Earlier this week, RNZ News spoke to 14 members of New Zealand's Muslim community who said they had been stopped by Customs for several hours while returning from abroad, questioned about their travels while their bags and mobile devices are extensively searched.
They believed the searches were because of their ethnic background or because they were Islamic.
One man of Tunisian descent, Mohamed, said he was held at Auckland Airport for two hours after backpacking through Southeast Asia and again while returning from visiting family.
In both cases, he was asked to show proof of his travel details and hotels, and to hand over passwords to his electronic devices, and his photos were used to check his information.
Another man of Somali background, Abdelsalam, said he and his pregnant wife were searched and questioned for four hours last year while on their way back from Dubai.
National's Hamilton East MP David Bennett told Customs Minister Nicky Wagner at a select committee today that Somali members of his electorate were regularly subjected to similar treatment.
"I had dinner with some of my Somali community on Monday, and they said sometimes they can get held up for three to four hours at the border coming back from their country.
"And these are people who have worked for 10 years in government departments in Hamilton, they pose no risk at all, and yet just because of the country of origin that they've gone to it makes it then difficult."
But the minister said the department did not target passengers because of either race or religion.
"We can't single them out because we don't have any way to collect any information about race or religion, so we can't do that," she said.

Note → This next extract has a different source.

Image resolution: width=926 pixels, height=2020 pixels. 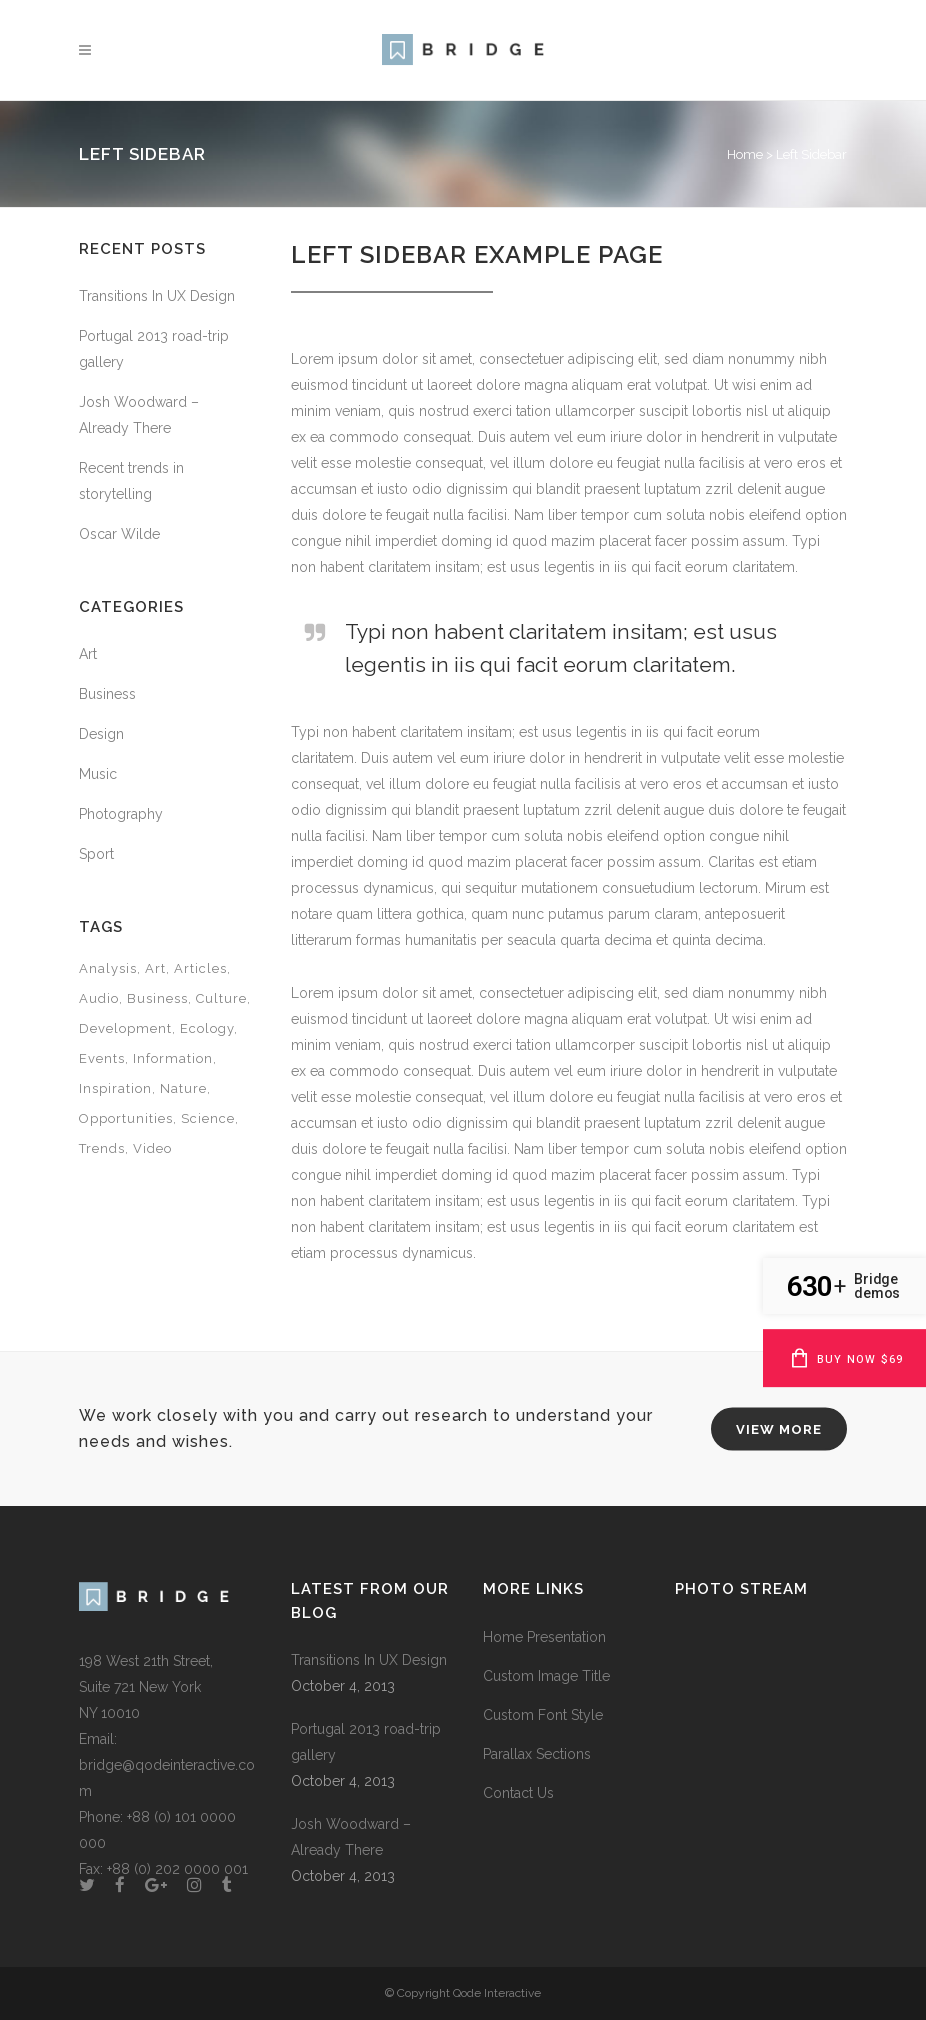 I want to click on Transitions In UX Design, so click(x=157, y=296).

"We can see them, but we stop people because there's some kind of information that we think is risk. And it might be where they travel, it's often geographically where they've been."
Ms Wagner said that information could include where the passenger was travelling from, how long they've spent their time there, where they bought their ticket and who bought it for them.

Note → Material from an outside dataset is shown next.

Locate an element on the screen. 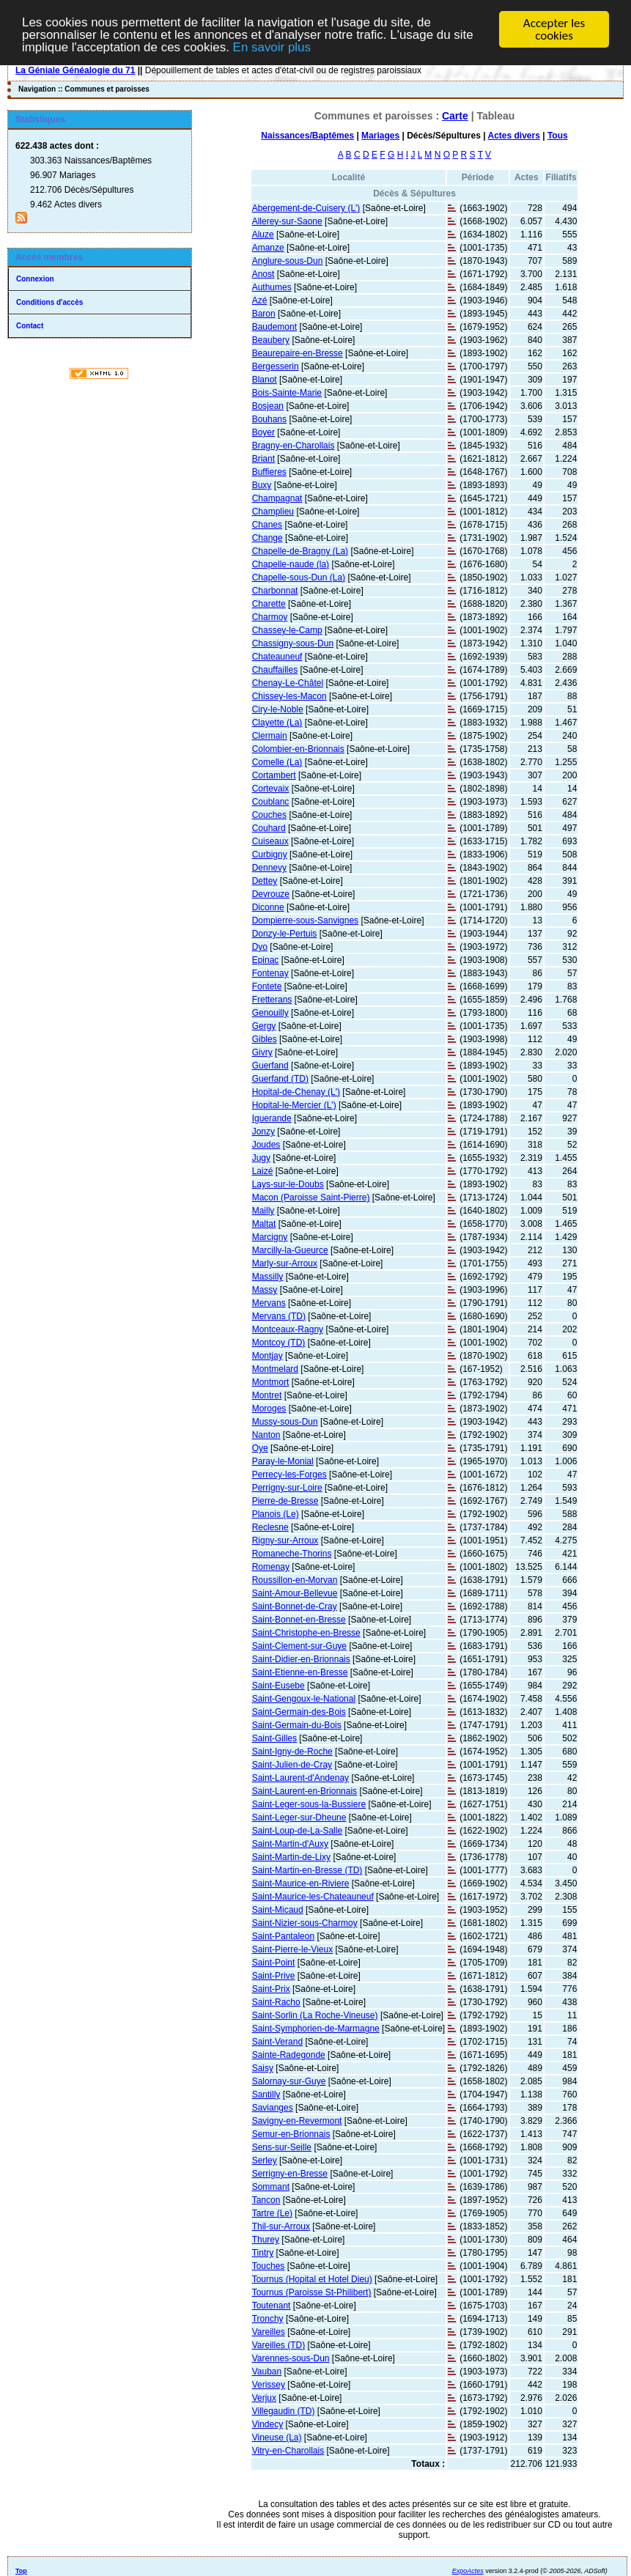 The width and height of the screenshot is (631, 2576). Saint-Amour-Bellevue is located at coordinates (295, 1592).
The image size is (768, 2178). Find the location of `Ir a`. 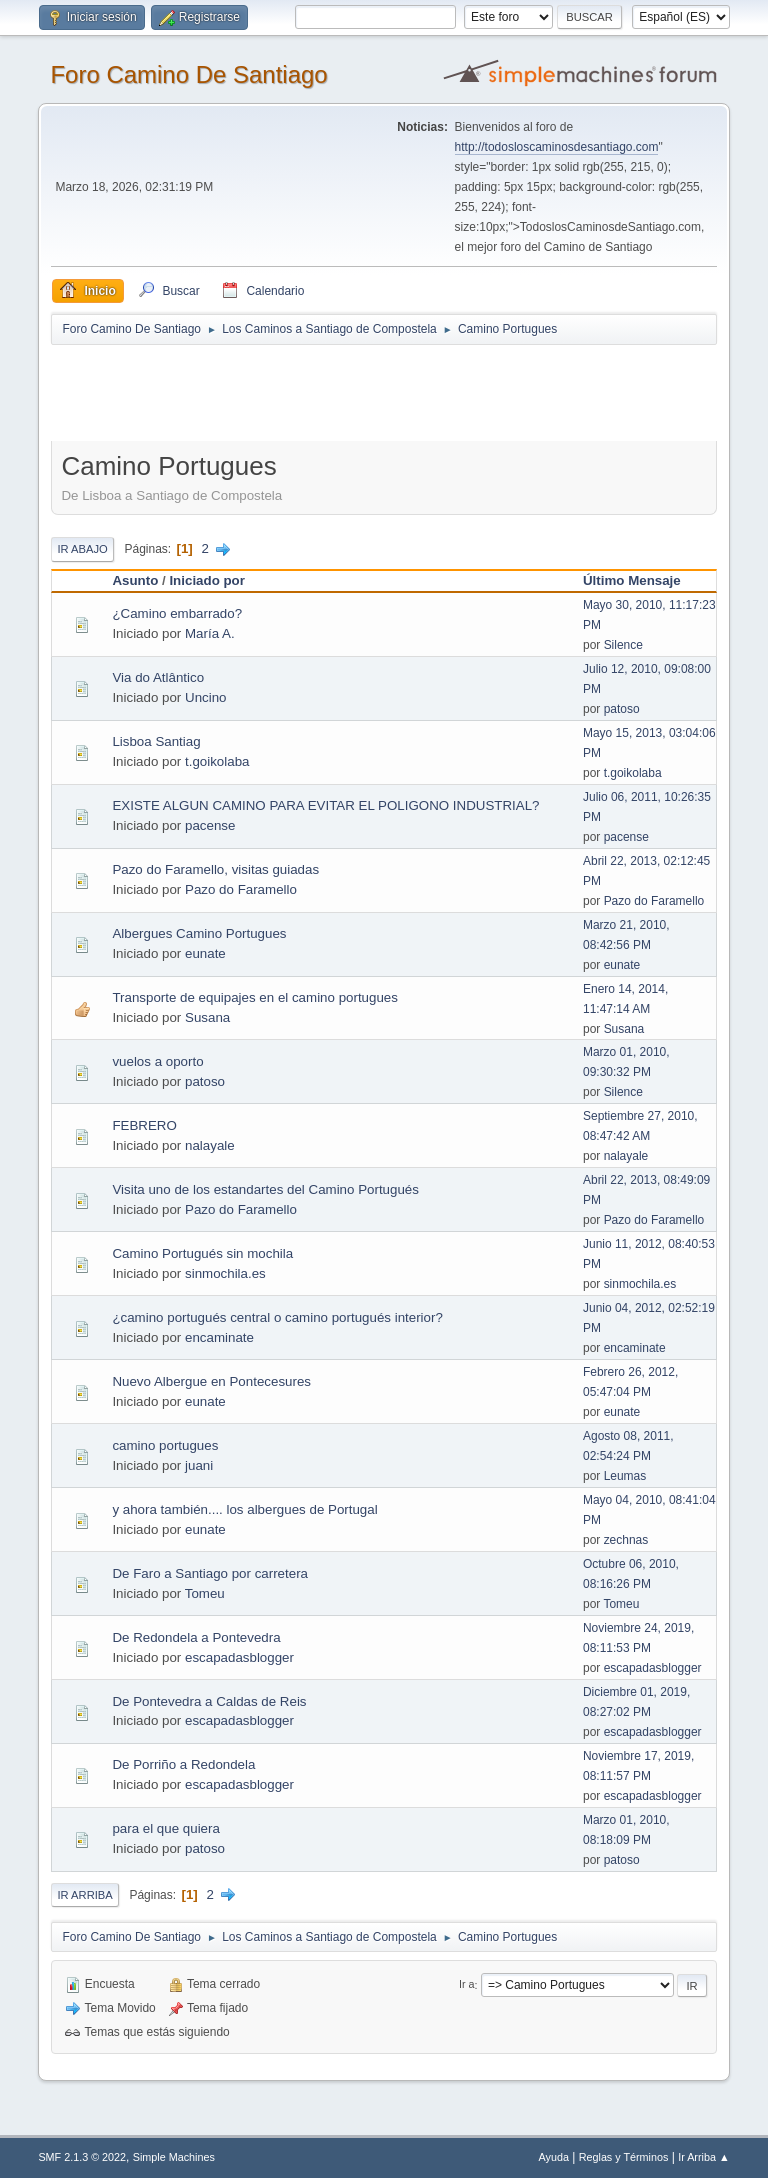 Ir a is located at coordinates (467, 1985).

"We have to be vigilant obviously, but we certainly don't racially profile. We would never do that."
But Labour's customs spokesperson, Rino Tirikatene, said it smacked of racial profiling.
"To me, that's more than just the standard intelligence or passenger information. It's very clearly racial profiling in my mind."

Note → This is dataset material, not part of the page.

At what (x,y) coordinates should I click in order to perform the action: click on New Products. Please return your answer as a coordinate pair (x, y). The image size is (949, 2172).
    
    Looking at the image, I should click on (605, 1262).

Green MP Kennedy Graham said there needed to be more than just anecdotal evidence.
"You've got be careful that you're not leaping to conclusions in terms of racial or religious profiling because there may well be behind that some evidence for their actions, you'd have to give them the benefit of the doubt," Mr Graham said.
The government is planning to introduce legislation later this year that will give Customs the authority to demand the passwords to travellers' electronic devices.
Ms Wagner said the current review of the Customs and Excise Act 1996 would limit the conditions in which electronic devices are searched.
"We will only be able to look at e-devices if there's a threshold."
"People come through and talk to our customs agents, then we can look at their travel goods, it's only after that we'll be looking at devices."
She said that threshold would likely be a "reason to suspect", and would include origin of travel, but wouldn't be used to racially profile passengers.